The reason the opinion doesn't discuss the amendment as it would apply to anyone in the situation of a modern-day illegal immigrant is because such a situation didn't exist at the time the amendment was adopted.

Precisely. However, the concepts involved in the analysis existed. It's like in the oral argument in the violent video games case, where the question was basically posed to Scalia (I can't remember if it was another justice or what), some version of, "Do you want to know what James Madison thought about video games?" Scalia's response: "No. I want to know what James Madison thought about violence!" We can still consider the concepts of political allegiance/implied license/etc., as they apply to illegal immigrants today, even though they didn't have illegal immigrants then.

There might be an argument for this if the court hadn't ruled, but the court did rule

But they did not rule concerning how those principles come into play for anyone in the situation of modern day illegal immigrants. It just wasn't a question! You're heavily over-reading. I'm reminded of this old old exchange, where someone was heavily over-reading an opinion that simply did not consider an issue front-and-center, and thus, did not take the opportunity to really address it.

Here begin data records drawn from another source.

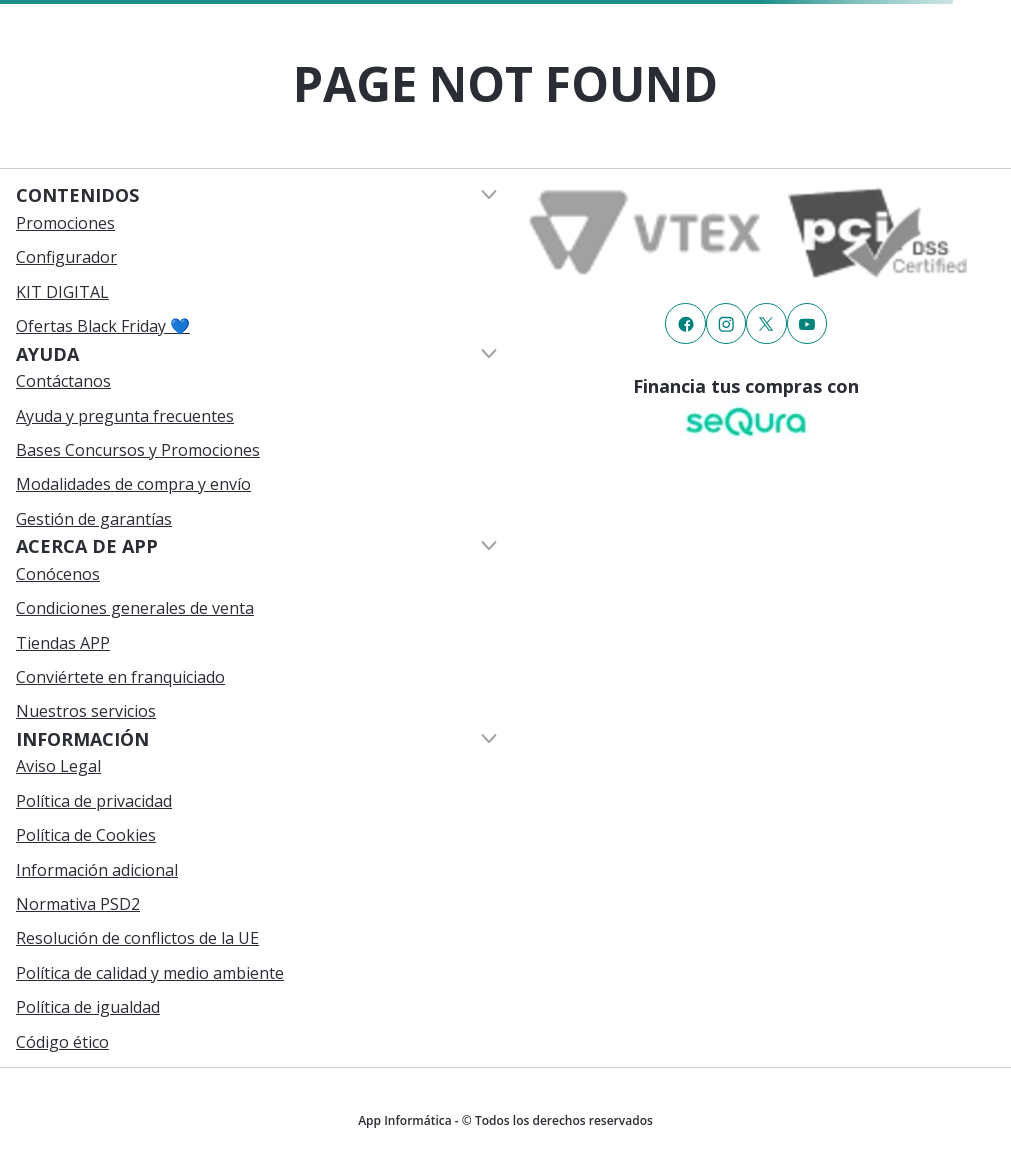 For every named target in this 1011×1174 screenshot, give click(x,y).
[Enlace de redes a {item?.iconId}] (685, 323) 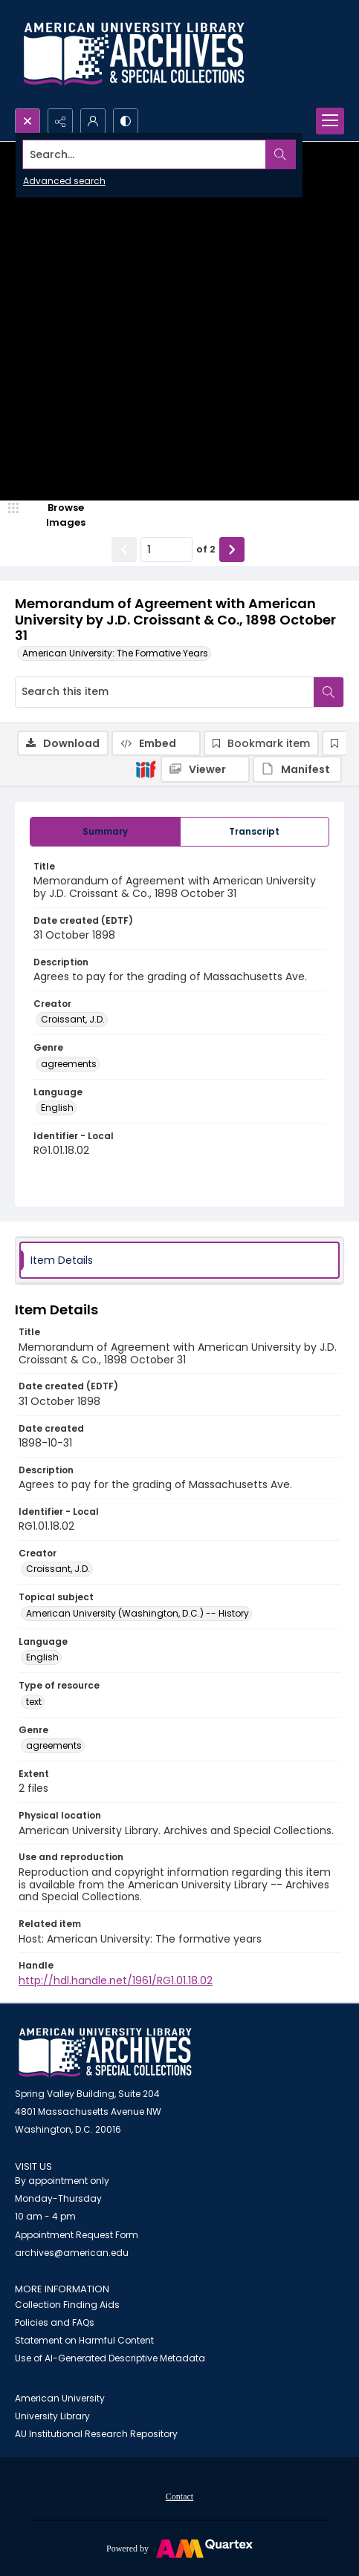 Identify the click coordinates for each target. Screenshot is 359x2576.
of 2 (206, 549)
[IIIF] (146, 768)
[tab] (105, 832)
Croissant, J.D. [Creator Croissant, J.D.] (73, 1019)
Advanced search (64, 181)
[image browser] (55, 514)
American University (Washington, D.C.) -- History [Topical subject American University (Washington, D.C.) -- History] (137, 1613)
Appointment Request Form (76, 2234)
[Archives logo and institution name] (134, 54)
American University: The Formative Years (115, 653)
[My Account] (93, 121)
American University (60, 2398)
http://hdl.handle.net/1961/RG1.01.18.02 (116, 1980)
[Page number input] (166, 549)
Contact (179, 2496)
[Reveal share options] (60, 121)
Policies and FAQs (54, 2322)
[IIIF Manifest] (297, 769)
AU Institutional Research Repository (96, 2433)
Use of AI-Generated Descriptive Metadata (110, 2358)
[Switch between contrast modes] (126, 121)
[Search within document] (328, 692)
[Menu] (330, 121)
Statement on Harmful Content (84, 2340)
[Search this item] (165, 692)
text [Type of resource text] (34, 1701)
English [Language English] (57, 1107)
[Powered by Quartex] (179, 2548)
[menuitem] (179, 2496)
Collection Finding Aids (67, 2304)
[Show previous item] (124, 549)
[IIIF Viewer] (205, 769)
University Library (52, 2416)
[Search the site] (145, 154)
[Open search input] (27, 121)
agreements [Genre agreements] (69, 1063)
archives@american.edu (72, 2252)
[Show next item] (232, 549)
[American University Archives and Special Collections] (105, 2053) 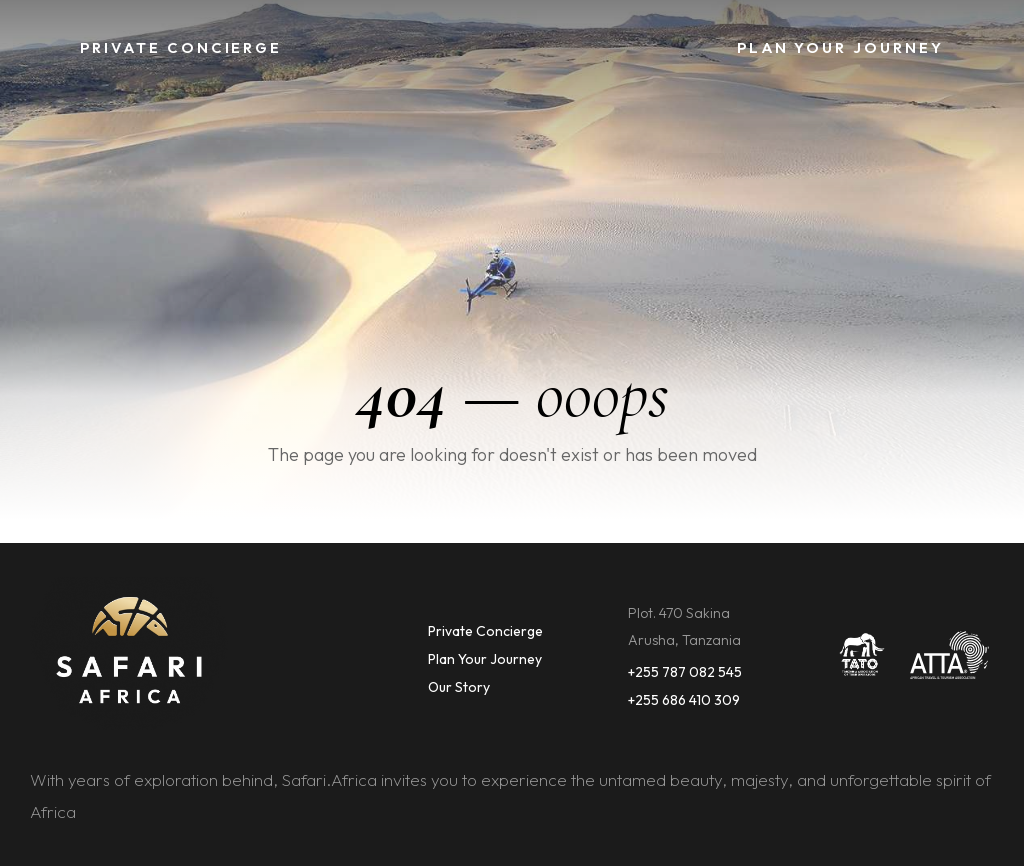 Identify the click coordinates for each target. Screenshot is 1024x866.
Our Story (459, 687)
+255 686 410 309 (684, 700)
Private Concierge (485, 631)
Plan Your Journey (485, 659)
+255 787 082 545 (685, 672)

That opinion may have still discussed principles which could have applied, but if one wants to be extra boneheaded, they could just imagine that it's implicitly settled. The extra fun part about that one is that we already had an opinion which clarified that, no, we didn't focus on that thing before. But we can still analyse it using the principles involved now that it's front-and-center.

you can't do this without overturning 130-year-old precedent.

In no way does one have to overturn the holding of Wong Kim Ark (that is, birthright citizenship for a resident alien) to say, "The Court in Wong Kim Ark acknowledged that the governing principles involve political allegiance and implied licenses, and since there was no such thing as a modern day illegal immigrant at the time, of course the Court did not find an exception for a category that they didn't even consider. But they obviously did not foreclose the question that they didn't even consider, and we'll proceed to analyze the current case using the same governing principles." From there, they'll inquire about the original meaning of 14A, including all the messiness of political allegiance/implied license, and we'll see what they come up with.

Let's clarify something directly. Do you reject the claim that the original meaning of 14A included some form of messiness about political allegiance/implied license?